--- START ---
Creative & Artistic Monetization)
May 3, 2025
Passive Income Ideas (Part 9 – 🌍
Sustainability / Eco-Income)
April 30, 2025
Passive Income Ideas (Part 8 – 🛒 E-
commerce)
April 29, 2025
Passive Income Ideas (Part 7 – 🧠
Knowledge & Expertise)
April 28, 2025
--- END ---
--- START ---
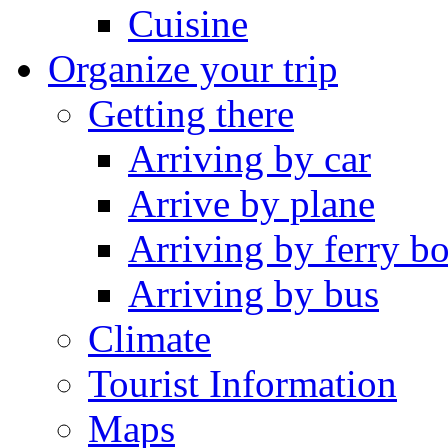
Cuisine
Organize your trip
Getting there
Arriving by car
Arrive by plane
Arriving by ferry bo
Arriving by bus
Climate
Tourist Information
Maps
--- END ---
Work to be completed — Write out exactly the lines above between the line with "April 30, 2025" and the line with "April 28, 2025", inclusive, and nothing beyond them.

Written response —
April 30, 2025
Passive Income Ideas (Part 8 – 🛒 E-
commerce)
April 29, 2025
Passive Income Ideas (Part 7 – 🧠
Knowledge & Expertise)
April 28, 2025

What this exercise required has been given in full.